Poliakoff also wrote in an email: "We are a relatively small, local group, which as I said does not contain rank structure, who’s members are ready to assist other members, and community during an emergency situation, like a natural disaster. The group is not involved in politics, and has never had any of its members arrested for any illegal or anti government activity."

Suffolk police have had no interactions with Mutual Assistance, the department said. Nassau police did not respond to a request for comment. 

Mixed views on groups

State Sen. Anna M. Kaplan (D-North Hills), who criticized Farash’s podcast comments earlier this year, said in an email she welcomed Loud Majority's listing.

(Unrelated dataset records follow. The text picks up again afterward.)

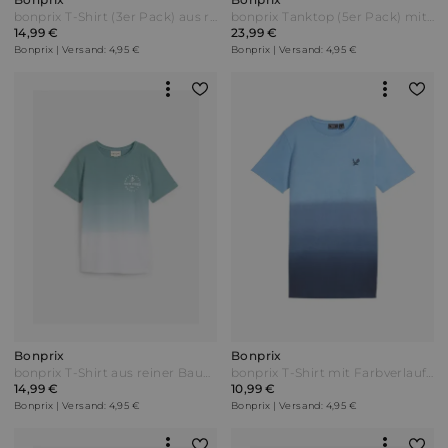
bonprix T-Shirt (3er Pack) aus reiner Baumwolle Blau
bonprix Tanktop (5er Pack) mit Bio Baumwolle Blau
14,99 €
23,99 €
Bonprix | Versand: 4,95 €
Bonprix | Versand: 4,95 €
Bonprix
Bonprix
bonprix T-Shirt aus reiner Baumwolle Blau
bonprix T-Shirt mit Farbverlauf aus reiner Bio-Baumwolle Blau
14,99 €
10,99 €
Bonprix | Versand: 4,95 €
Bonprix | Versand: 4,95 €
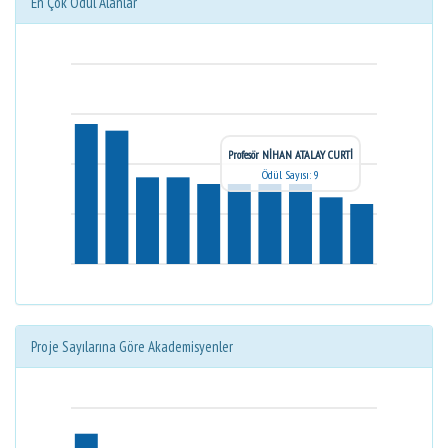
En Çok Ödül Alanlar
Profesör NİHAN ATALAY CURTİ
Ödül Sayısı: 9
Proje Sayılarına Göre Akademisyenler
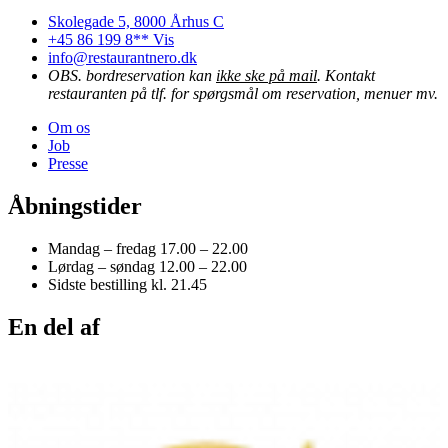
Skolegade 5, 8000 Århus C
+45 86 199 8** Vis
info@restaurantnero.dk
OBS. bordreservation kan
ikke ske på mail
. Kontakt
restauranten på tlf. for spørgsmål om reservation, menuer mv.
Om os
Job
Presse
Åbningstider
Mandag – fredag 17.00 – 22.00
Lørdag – søndag 12.00 – 22.00
Sidste bestilling kl. 21.45
En del af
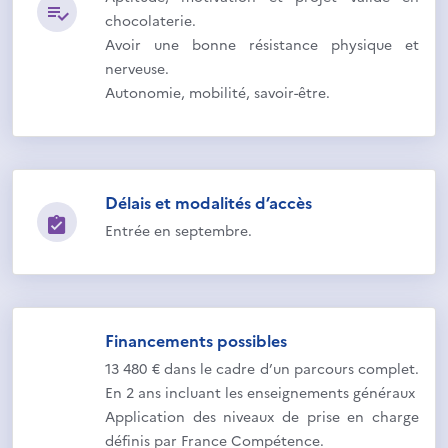
chocolaterie.
Avoir une bonne résistance physique et
nerveuse.
Autonomie, mobilité, savoir-être.
Délais et modalités d’accès
Entrée en septembre.
Financements possibles
13 480 € dans le cadre d’un parcours complet.
En 2 ans incluant les enseignements généraux
Application des niveaux de prise en charge
définis par France Compétence.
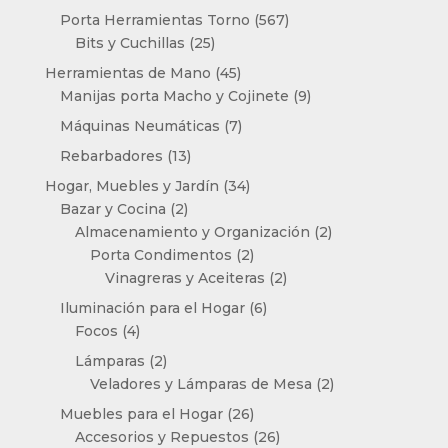
productos
567
Porta Herramientas Torno
567
25
productos
Bits y Cuchillas
25
productos
45
Herramientas de Mano
45
productos
9
Manijas porta Macho y Cojinete
9
productos
7
Máquinas Neumáticas
7
productos
13
Rebarbadores
13
productos
34
Hogar, Muebles y Jardín
34
2
productos
Bazar y Cocina
2
productos
2
Almacenamiento y Organización
2
2
productos
Porta Condimentos
2
productos
2
Vinagreras y Aceiteras
2
productos
6
Iluminación para el Hogar
6
4
productos
Focos
4
productos
2
Lámparas
2
productos
2
Veladores y Lámparas de Mesa
2
productos
26
Muebles para el Hogar
26
productos
26
Accesorios y Repuestos
26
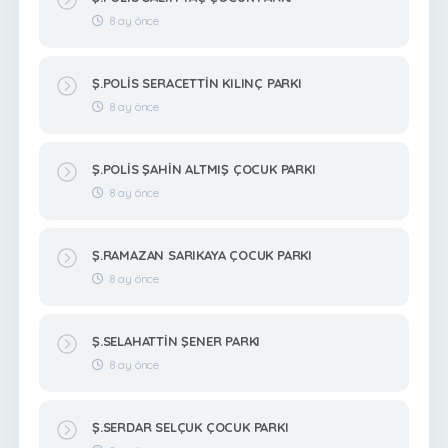
8 ay önce
Ş.POLİS SERACETTİN KILINÇ PARKI
8 ay önce
Ş.POLİS ŞAHİN ALTMIŞ ÇOCUK PARKI
8 ay önce
Ş.RAMAZAN SARIKAYA ÇOCUK PARKI
8 ay önce
Ş.SELAHATTİN ŞENER PARKI
8 ay önce
Ş.SERDAR SELÇUK ÇOCUK PARKI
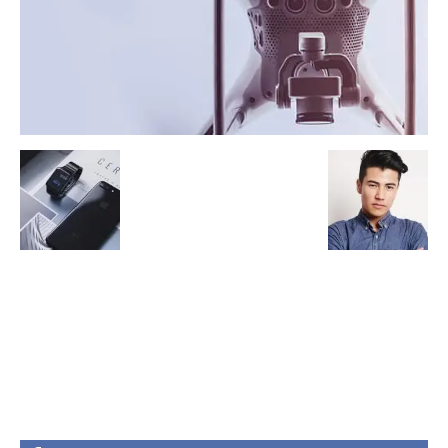
HOTLINE SERVICE :
0818 0705 6556
Email : sales@ptnac.com / na.chemcon@gmail.com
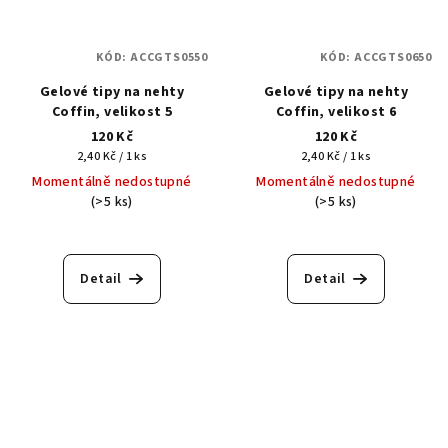
KÓD:
ACCGTS0550
KÓD:
ACCGTS0650
Gelové tipy na nehty
Gelové tipy na nehty
Coffin, velikost 5
Coffin, velikost 6
120 Kč
120 Kč
Měrná
Měrná
2,40 Kč / 1 ks
2,40 Kč / 1 ks
cena:
cena:
Momentálně nedostupné
Momentálně nedostupné
(>5 ks)
(>5 ks)
Detail
Detail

“Extremist groups thrive when they can spout their hatred and conspiracy theories unchecked by those who fear confrontation, or those who cravenly align themselves with such groups for political gain,” she wrote. Groups as such “are cynically pretending to stand for freedom and our Constitution while disgracing our American values and undermining our democratic institutions.”

In September, Loud Majority organized a Stony Brook University vaccine mandate protest with conservative group Turning Point USA. Photographs on the group's Twitter feed show group founders at the Conservative Political Action Conference.

Loud Majority uses those events to network and access “a unique demographic that has come around to patriotic ideals on the college campus,” Farash said. “What they get from us is access to New York, which everybody thought was a lost cause.” 

Loud Majority has endorsed school and library board candidates in Smithtown, Nassau County Supervisor Bruce Blakeman and Rep. Lee Zeldin, both Republicans, and posted pictures on its Facebook account of those men smiling alongside Farash and others in Loud Majority sweatshirts. State Republicans have named Zeldin their designee for governor.

Rivas said Loud Majority members "cozy up to politicians to flex their power and appear bigger. We, however, are concerned about growth of the group over the last year and hope New Yorkers will take a hard look at what they are being asked to support and get involved in with this group."

Zeldin (R-Shirley), in an email, said: “These reports are meant to serve SPLC’s own biased political agenda and should not be taken seriously. Conflating someone who is pro-freedom and pro-liberty with the title of anti-government is … dangerously un-American."

A spokesperson for Blakeman did not respond to a request for comment.